Wednesday, February 11, 2009

Mistake

I am making the mistake of going into education mode, or lecture mode, again, and need to put a stop to it, since part of the reason behind this blog is to explore the Gods on a more personal level. Part of me finds it easier to work these meditations through a lens rather than looking at them on a very personal level. So, exploring Aphrodite on a personal level is much more difficult for me than you might think.

Part of that reason is judgment. America is a very judgmental country, and we are a very judgmental people. We constantly judge what other people do because we can't seem to grasp the idea that different people just do things differently.

Part of why Aphrodite is difficult for me to express here is that, in a very real way, i am a very strong devotee of Aphrodite as a sex goddess. I love sex, have lots of sex, and am not unfamiliar with random sex, orgies, threesomes, and the total loss of self in the pleasures of sex for its own sake.

America has a very romanticized, and dare i say Abrahamic, attitude toward sex, and I do not fall into that paradigm at all. As a gay man with some bisexual tendencies, I am not part of the mainstream of America, which would not be a problem for me if America did not so readily judge me for it.

Normally, I have no issues discussing things that are controversial. I am known in the Hellenic community as something of a loud mouth at times, but in this case, i feel like there is a need for restraint because I do not want to give people the wrong idea of what it is I am doing and how. People are too quick to jump to pop psychology to place labels on the why of my actions, but the truth is that I do the things I do almost always because I want to, and only seldom as part of a deeper need for some kind of validation.

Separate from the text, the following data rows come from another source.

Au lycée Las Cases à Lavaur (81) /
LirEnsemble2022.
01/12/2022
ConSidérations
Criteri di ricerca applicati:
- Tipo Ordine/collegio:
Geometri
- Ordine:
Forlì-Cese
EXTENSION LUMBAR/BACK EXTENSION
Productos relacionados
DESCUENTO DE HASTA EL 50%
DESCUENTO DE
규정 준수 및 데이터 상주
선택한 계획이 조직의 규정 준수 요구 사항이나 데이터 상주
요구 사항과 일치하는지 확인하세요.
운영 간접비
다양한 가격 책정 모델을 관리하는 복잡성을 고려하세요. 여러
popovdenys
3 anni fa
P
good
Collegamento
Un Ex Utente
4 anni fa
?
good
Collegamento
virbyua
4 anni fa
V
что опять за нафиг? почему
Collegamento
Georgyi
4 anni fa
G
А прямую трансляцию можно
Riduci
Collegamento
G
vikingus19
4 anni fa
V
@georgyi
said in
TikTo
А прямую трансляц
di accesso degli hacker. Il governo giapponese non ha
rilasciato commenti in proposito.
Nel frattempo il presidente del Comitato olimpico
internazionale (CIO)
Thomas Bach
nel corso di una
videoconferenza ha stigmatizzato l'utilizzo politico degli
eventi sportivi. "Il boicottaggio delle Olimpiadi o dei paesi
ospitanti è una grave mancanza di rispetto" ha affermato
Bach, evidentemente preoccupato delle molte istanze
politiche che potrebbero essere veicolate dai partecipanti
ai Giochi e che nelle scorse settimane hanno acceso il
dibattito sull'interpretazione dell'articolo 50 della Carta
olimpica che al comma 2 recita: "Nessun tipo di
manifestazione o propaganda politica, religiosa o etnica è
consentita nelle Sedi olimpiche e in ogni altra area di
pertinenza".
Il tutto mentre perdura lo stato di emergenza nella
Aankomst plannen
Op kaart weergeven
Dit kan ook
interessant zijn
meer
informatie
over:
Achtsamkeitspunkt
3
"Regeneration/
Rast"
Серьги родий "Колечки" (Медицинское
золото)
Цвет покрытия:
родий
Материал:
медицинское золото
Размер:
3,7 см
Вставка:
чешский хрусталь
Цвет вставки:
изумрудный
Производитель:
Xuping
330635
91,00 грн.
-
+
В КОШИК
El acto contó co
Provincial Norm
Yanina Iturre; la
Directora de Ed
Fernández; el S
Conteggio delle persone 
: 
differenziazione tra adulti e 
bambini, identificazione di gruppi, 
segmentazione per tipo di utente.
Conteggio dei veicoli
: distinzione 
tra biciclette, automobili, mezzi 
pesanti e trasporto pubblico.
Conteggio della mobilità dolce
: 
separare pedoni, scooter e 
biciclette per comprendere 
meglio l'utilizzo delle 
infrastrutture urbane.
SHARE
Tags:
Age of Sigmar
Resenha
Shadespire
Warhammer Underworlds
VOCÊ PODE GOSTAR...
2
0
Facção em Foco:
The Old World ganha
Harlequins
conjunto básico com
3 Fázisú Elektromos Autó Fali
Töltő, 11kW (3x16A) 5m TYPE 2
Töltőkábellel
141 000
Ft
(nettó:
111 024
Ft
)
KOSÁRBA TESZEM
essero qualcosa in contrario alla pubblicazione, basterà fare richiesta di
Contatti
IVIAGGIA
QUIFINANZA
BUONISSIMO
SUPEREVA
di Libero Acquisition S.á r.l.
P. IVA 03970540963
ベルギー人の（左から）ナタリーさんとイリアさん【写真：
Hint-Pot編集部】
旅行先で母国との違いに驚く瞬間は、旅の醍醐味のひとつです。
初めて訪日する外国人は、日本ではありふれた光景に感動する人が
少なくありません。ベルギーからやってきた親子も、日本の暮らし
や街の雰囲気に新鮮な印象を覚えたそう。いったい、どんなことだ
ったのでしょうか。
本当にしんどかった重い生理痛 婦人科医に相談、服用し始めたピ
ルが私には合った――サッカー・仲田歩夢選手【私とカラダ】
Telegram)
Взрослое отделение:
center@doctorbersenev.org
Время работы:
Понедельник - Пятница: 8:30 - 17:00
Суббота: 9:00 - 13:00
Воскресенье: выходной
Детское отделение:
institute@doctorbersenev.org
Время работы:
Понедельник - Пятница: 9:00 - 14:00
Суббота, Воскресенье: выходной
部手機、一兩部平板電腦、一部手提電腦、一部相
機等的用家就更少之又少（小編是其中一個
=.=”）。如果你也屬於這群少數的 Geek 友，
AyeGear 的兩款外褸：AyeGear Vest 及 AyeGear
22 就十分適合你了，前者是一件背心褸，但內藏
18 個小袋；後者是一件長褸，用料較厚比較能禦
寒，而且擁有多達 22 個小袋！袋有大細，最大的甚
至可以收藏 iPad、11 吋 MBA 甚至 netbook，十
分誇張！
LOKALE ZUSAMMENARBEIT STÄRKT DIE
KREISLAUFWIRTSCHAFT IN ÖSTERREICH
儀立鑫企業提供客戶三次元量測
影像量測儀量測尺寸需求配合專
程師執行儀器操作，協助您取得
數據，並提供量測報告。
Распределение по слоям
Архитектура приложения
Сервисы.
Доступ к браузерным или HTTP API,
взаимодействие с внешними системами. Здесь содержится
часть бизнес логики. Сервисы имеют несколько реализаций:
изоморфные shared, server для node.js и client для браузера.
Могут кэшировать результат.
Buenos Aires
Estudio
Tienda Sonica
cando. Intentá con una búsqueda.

I love cock, and Aphrodite seems to travel with me all the time. She touches me with her presence and I am always more than willing to go along with it. This aspect of the goddess we call Porne, which in essence means "pornographic" but without the negative connotations we Americans tend to associate with such a word. This is the aspect of the Aphrodite that makes us horny, the sends the blood rushing to the cock, that makes us look at guys on the bus and want to rip their clothes off. This is not simple attraction, not simply lust, it is some kind of biological impulse that we inherit as part of divine influence, a divine influence that takes me somewhere immensely pleasurable for the body, but sometimes hurtful to my soul.

If there is one lesson to be learned from allowing oneself to express ones sexuality fully, it is in learning when to set boundaries between emotion and sex. When you are with someone who is good for you, who you feel something for, that barrier must come down. Love must join with lust to create that very special even we call "love-making", but when you are in it for the fun, you must learn to build that barrier, because if you do not, you will hurt yourself more than you can imagine.

I tell guys all the time. Random wild sex is not for everyone, and that is definitely a lesson Aphrodite has taught me over the years.

Lesson number two, of course, is learning to break down that wall once you've learned to build it, and that can be a lot harder than you think. Once you build a barrier between sex and emotion, can you really tear it down so easily, and when does the barrier become an impediment rather than a help? When does that hot guy you've been having booty calls with for the last year become more than just a booty call, and will you even recognize it if you cannot let down the barrier?

Lesson number three Aphrodite Porne has taught me is that there really is such a thing as too much sex.